As conversations increase on social media outlets, the U.S. Capitol Police [USCP], D.C. Police and the National Guard have joined forces in anticipation of potential violence which may once again strike the U.S. Capitol on Saturday, September 18.

Hundreds of right-wing, white supremacists have promised to converge on D.C. for a rally during which they will voice their support for defendants singled out by law enforcement for their participation in the Jan. 6 protest which had all the makings of a riot.

On Monday, Sept. 13, police officers began to install multiple surveillance cameras and a temporary fence around the Capitol. Some buildings in the area have also boarded up their facilities hoping to avoid the destruction of property that occurred during the insurrection in January.

Capitol police say the fence, which incurred the wrath of many D.C. residents for the length of time it remained installed before and after the January 6 insurrection, will come down soon, if everything is peaceful. However, when the fence came down in July, UPCP officials indicated that under certain conditions, they might exercise the ability to beef up security around the Capitol Complex.

The Justice for J6 rally will take place around the Union Square area of the Capitol grounds, the Ulysses S. Grant Memorial and the Capitol reflecting pool.

USCP Chief Tom Manger said he advises those who plan to attend and cause trouble consider staying home.

“We are here to protect everyone’s First Amendment right to peacefully protest,” he said, while warning participants, “we will enforce the law and not tolerate violence.”

Civil disturbance units of The Metropolitan Police Department [MPD], specifically trained to handle First Amendment demonstrations in D.C., have already been activated with the entire force placed on alert and all vacation days suspended.

During a briefing of members of Congress on Monday, Senate Majority Leader Chuck Schumer said he’s confident that police are better prepared now than they were on Jan. 6.

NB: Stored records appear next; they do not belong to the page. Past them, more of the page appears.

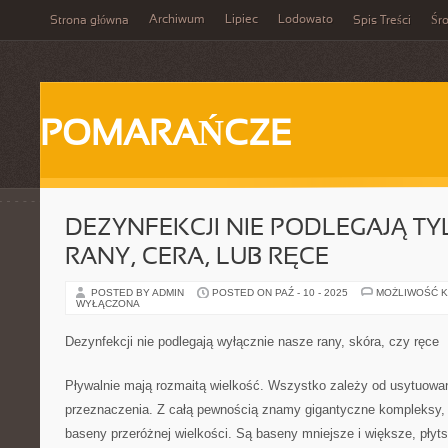
Archiwum
Lipiec
Lodowato
Strona główna
Spis Treści
Śr
POMARAŃCZE
DEZYNFEKCJI NIE PODLEGAJĄ T
RANY, CERA, LUB RĘCE
POSTED BY ADMIN
POSTED ON PAŹ - 10 - 2025
MOŻLIWOŚĆ 
WYŁĄCZONA
Dezynfekcji nie podlegają wyłącznie nasze rany, skóra, czy ręce
Pływalnie mają rozmaitą wielkość. Wszystko zależy od usytuowan
przeznaczenia. Z całą pewnością znamy gigantyczne kompleksy,
baseny przeróżnej wielkości. Są baseny mniejsze i większe, płyt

An emergency declaration, installed last week by the Capitol Police Board, will become effective prior to the demonstration – an action which gives the Department authorization to deputize neighboring law enforcement officers including the U.S. Capitol Police Special Officers.

“We want to reassure everyone these are temporary measures to ensure everyone’s safety,” Manger said in a statement. “We are extremely grateful for the support we continue to receive from the local community and our Congressional stakeholders as we carry out our critical mission.”

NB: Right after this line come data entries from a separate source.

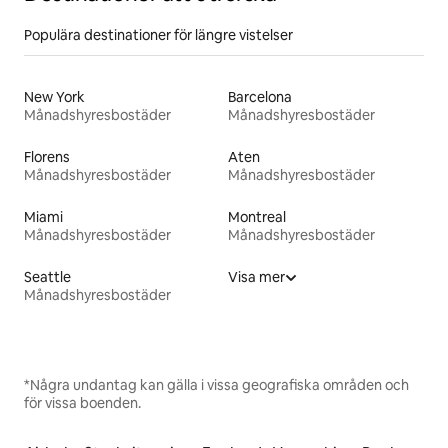
Populära destinationer för längre vistelser
New York
Barcelona
Månadshyresbostäder
Månadshyresbostäder
Florens
Aten
Månadshyresbostäder
Månadshyresbostäder
Miami
Montreal
Månadshyresbostäder
Månadshyresbostäder
Seattle
Visa mer
Månadshyresbostäder
*Några undantag kan gälla i vissa geografiska områden och
för vissa boenden.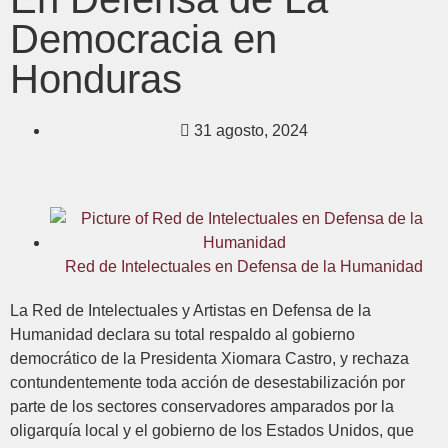
Democracia en
Honduras
31 agosto, 2024
Red de Intelectuales en Defensa de la Humanidad
La Red de Intelectuales y Artistas en Defensa de la
Humanidad declara su total respaldo al gobierno
democrático de la Presidenta Xiomara Castro, y rechaza
contundentemente toda acción de desestabilización por
parte de los sectores conservadores amparados por la
oligarquía local y el gobierno de los Estados Unidos, que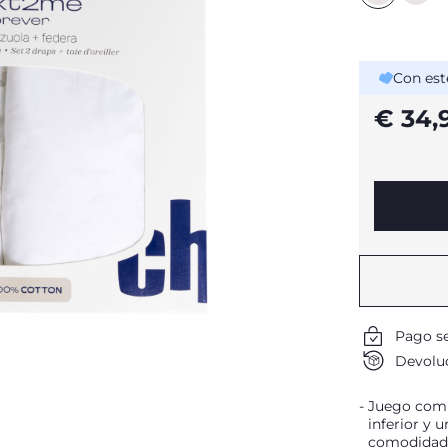
Con est
€ 34,
Pago s
Devoluc
Juego comp
inferior y
comodidad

But leaders in the D.C. community have also taken steps to curtail incidents of violence.
The Downtown Cluster of Congregations [DCC], established in 1972 and currently comprised of more than 50 local churches of various faiths, wants local businesses to reduce alcohol sales and cancel hotel reservations made by those planning to participate in the rally.

DCC Executive Director Terry Lynch recently told reporters that he’s urging leaders in the District to request the assistance of local businesses with additional safety precautions.

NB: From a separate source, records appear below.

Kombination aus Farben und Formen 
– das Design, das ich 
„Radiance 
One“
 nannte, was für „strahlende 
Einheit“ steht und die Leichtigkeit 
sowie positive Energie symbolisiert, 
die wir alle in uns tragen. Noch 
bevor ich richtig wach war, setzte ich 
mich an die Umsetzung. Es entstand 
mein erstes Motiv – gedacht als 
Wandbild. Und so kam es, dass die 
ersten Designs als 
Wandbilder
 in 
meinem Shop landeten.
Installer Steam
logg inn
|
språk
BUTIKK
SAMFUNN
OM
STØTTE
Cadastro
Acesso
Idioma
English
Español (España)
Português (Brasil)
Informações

“We don’t think it’s just up to MPD,” he said. “We don’t think it’s just up to Capitol Police to make it safe. This is an all-hands-on-deck kind of situation.”

“We think it’d be fool-hearted not to take full seriousness with what could possibly transpire,” he said. “Given what transpired and the lives that were lost (in January), we think it is well within our responsibility to do what we can to make sure we’re safe that weekend. [But] with small simple steps, I think we can help assure safety as well as allow people to express their freedom of speech.”